Abilene, Abilene, prettiest town I’ve ever seen.
Women there don’t treat you mean
in Abilene, my Abilene
When George Hamilton IV sang these words for the 1963 film Hootenanny Hoot, it was the virtues of Abilene, Kansas, not Texas, that he was eulogizing. But when Littlefield native Waylon Jennings re-recorded the song a year later, in 1964, surely it was Abilene, Texas that was on his mind, whether or not he told anyone so. Texas’s Abilene is the subject of Cliff Wilke’s exhibition My Abilene, on view at the city’s Center for Contemporary Arts through July 24. The exhibition is a love letter to his hometown, and Wilke’s Abilene is steeped in its own “Key City” lore, defined by its distinctive haunts and habitués.
Cliff Wilke — who, in addition to artist, includes educator and illustrator of The Adventures of Wilder Good (S. J. Dahlstrom) children’s book series among his job titles — approaches his work as the story of a place, pointing to the town’s own designation as the Storybook Capital of Texas. He admits that his paintings, as a narrative specific to Abilene, may connect most to an audience who hails from there. His work encompasses the town’s past, present, and future — things gone, things that never change, and new things that are “growing and developing.”
In viewing the exhibit, I mentally divided the paintings into three categories: places, people, and “leftovers.” Wilke’s past-present-future Abilene story is represented within each of these groupings. There are references to places now gone (Mr. G’s Burgers) and to those that endure (Joe Allen’s and the Ponca Motel). Likewise, there are tributes to the city’s local legends. Some of these, like Terry Berry — who always wore a “uniform” of short shorts, cap, tube socks, and sneakers — now live only in Abilene’s collective memory. Berry, who walked everywhere he went, died tragically in 2006, when he was hit by a train while jogging the tracks. Others of Wilke’s paintings allude to individuals who still contribute to everyday life, like famed Sam’s Club greeter Lina Musgrave. These folks, by the fact of their very being, are woven into the warp and weft that form the fabric of Abilene itself.
At first glance, the abstract paintings termed “leftovers” appear incongruous to the rest of the works in the show; but in process, they provide a thematic underpinning that is Wilke’s overarching premise: building something new using whatever resources are at hand. These paintings, like Wildflower Leftover Aerial and Cactus from Above, are made using the paint “left over” on the palette after another work is finished. It is within this series, too, that Wilke’s identity as educator is apparent. In a statement on “leftovers,” he explains that he tells his students, many of whom may come from difficult home environments: “Let your current situation, or past, educate you in some unique way. When challenges arise, take a moment to consider your options … How can I use what has been dealt to me to create something beautiful?”
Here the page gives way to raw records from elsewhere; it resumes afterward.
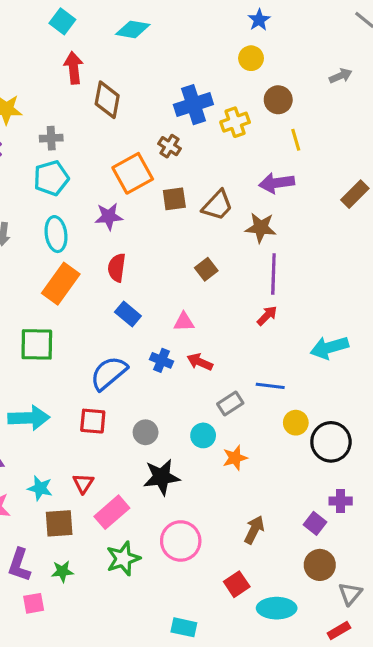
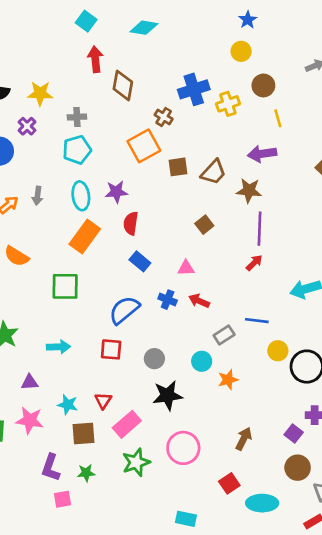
brown cross: (169, 146) -> (164, 117), moved
purple star: (109, 216) -> (116, 192), moved
cyan arrow: (29, 418) -> (59, 347), size x0.7

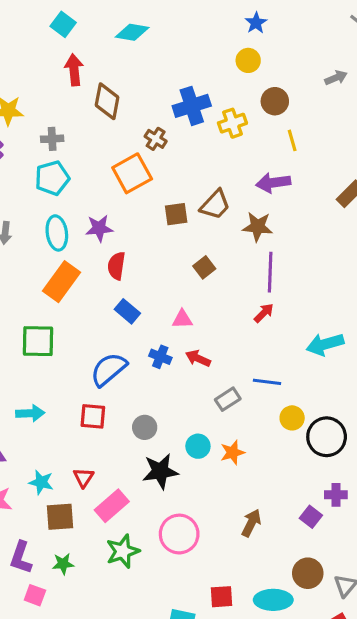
brown square: (178, 167) -> (176, 214), moved
cyan circle: (202, 361) -> (198, 446), moved
brown circle: (298, 468) -> (308, 573), moved
red square: (229, 483) -> (221, 597), moved, turned 30
pink square: (62, 499) -> (35, 595), turned 30

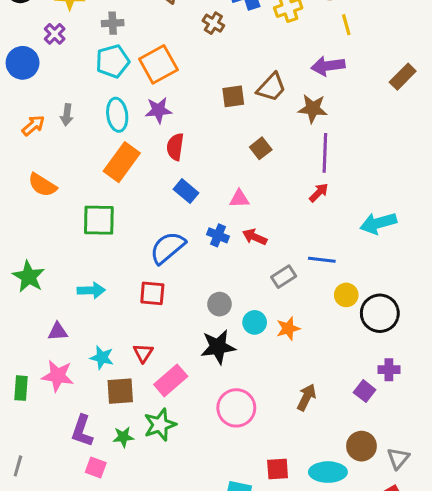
orange square: (132, 173) -> (158, 64), moved
gray circle: (145, 427) -> (219, 304), moved
green star: (123, 551) -> (160, 425), moved

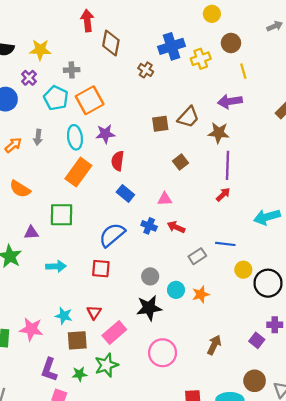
cyan pentagon: (113, 61) -> (56, 98), moved, turned -30
orange square: (158, 64) -> (90, 100), moved
purple triangle: (58, 332) -> (31, 233), moved

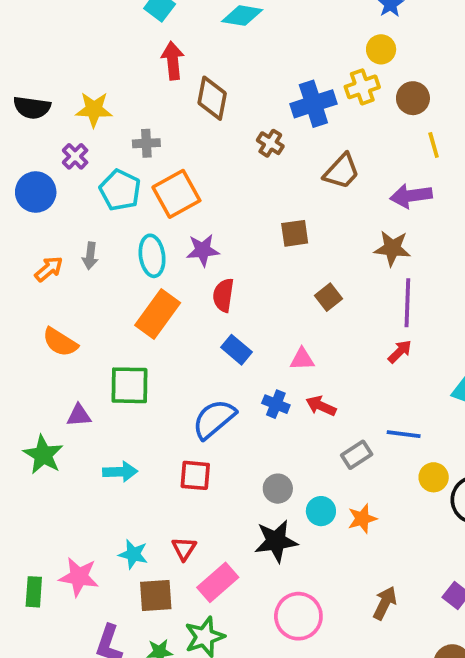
yellow cross: (201, 59) -> (362, 87), moved
brown trapezoid: (188, 117) -> (342, 171), moved

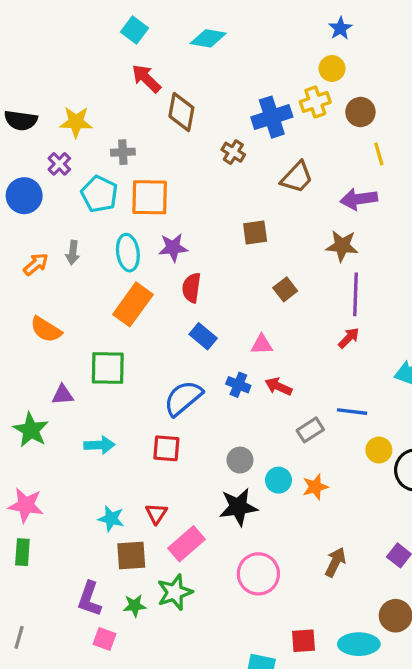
red arrow: (173, 61) -> (146, 79), turned -40
orange square: (176, 194) -> (150, 197), turned 30
pink star: (79, 577) -> (26, 505), moved

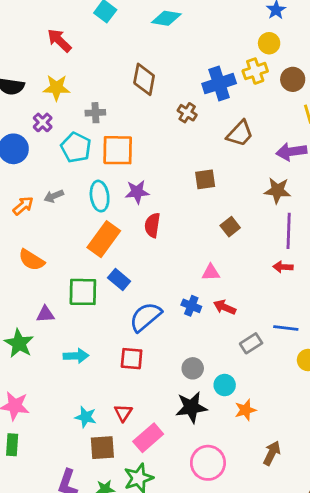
red arrow: (146, 79) -> (59, 40), moved
gray arrow: (73, 253) -> (54, 196), turned 60
blue rectangle: (203, 336) -> (119, 279), moved
red arrow: (349, 338) -> (283, 267), turned -132
orange star: (315, 487) -> (245, 410), moved

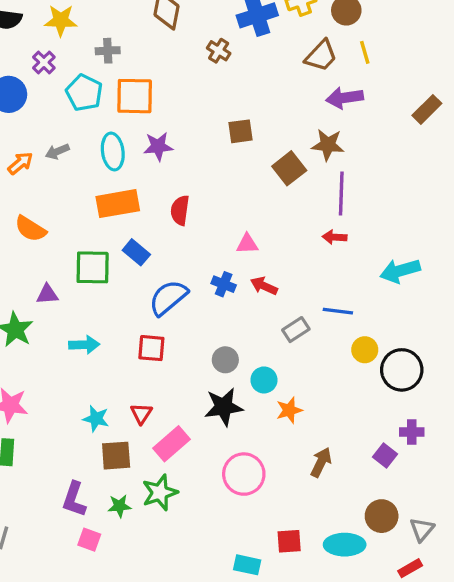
brown trapezoid: (240, 134) -> (321, 56), moved
red semicircle: (152, 225) -> (180, 210), moved
brown square: (230, 227) -> (289, 168), moved, size x1.4
orange rectangle: (104, 239) -> (118, 204), turned 44

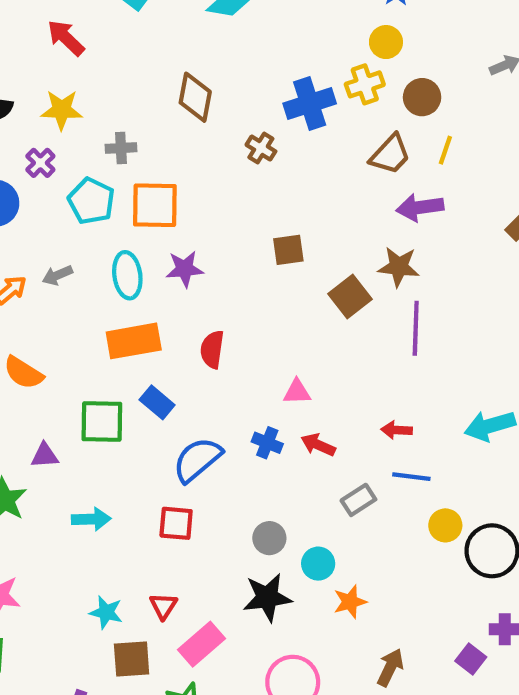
yellow line: (365, 52) -> (445, 150), turned 35
red arrow: (335, 237) -> (397, 430), moved

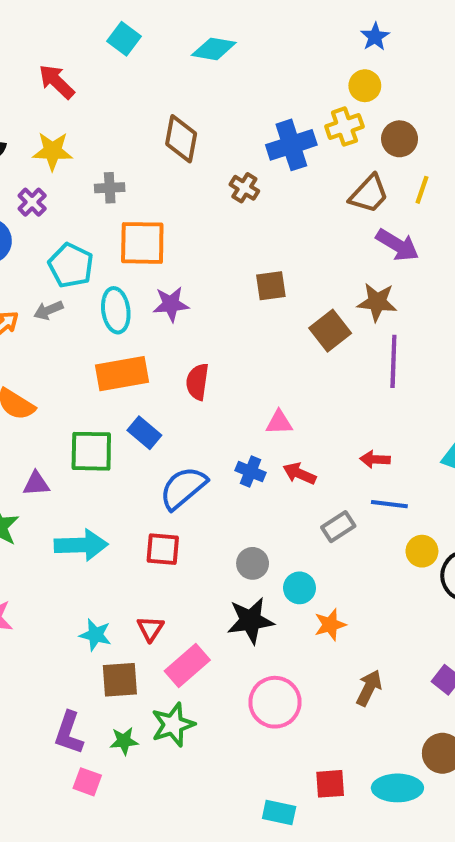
cyan pentagon: (91, 201) -> (71, 265), moved
purple arrow: (420, 207) -> (397, 245), turned -141
cyan arrow: (91, 519) -> (81, 545), size x1.4

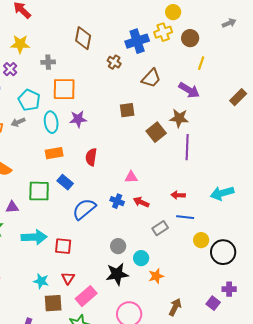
brown trapezoid: (369, 194) -> (151, 78), moved
orange rectangle: (122, 374) -> (54, 153), size x0.7
red square: (163, 549) -> (63, 246), moved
It is this grit, this stick-to-itiveness, that has perhaps typified hardscrabble Texas cities such as Abilene. Many of its young residents — like Wilke — having moved away, are finding their paths back home. Now they are opening micro-breweries, cafes, and events centers; they are making music and working as artists. As in Wilke’s “leftovers” series, they are taking what their hometown offers them and building for its future. It is, as the downtown mural at Cal Mishay Art on Pine Street declares, in hometown musician Aaron Watson’s words: “Everybody dreams about what we’ve found — a big love in a small town.”
Through July 24 at Center for Contemporary Arts, 220 Cypress Street, Abilene, TX 79601. Hours: Tuesday-Saturday, 11:00 a.m. to 5:00 p.m. Open 5:00-8:00 p.m. every 2nd Thursday for Artwalk.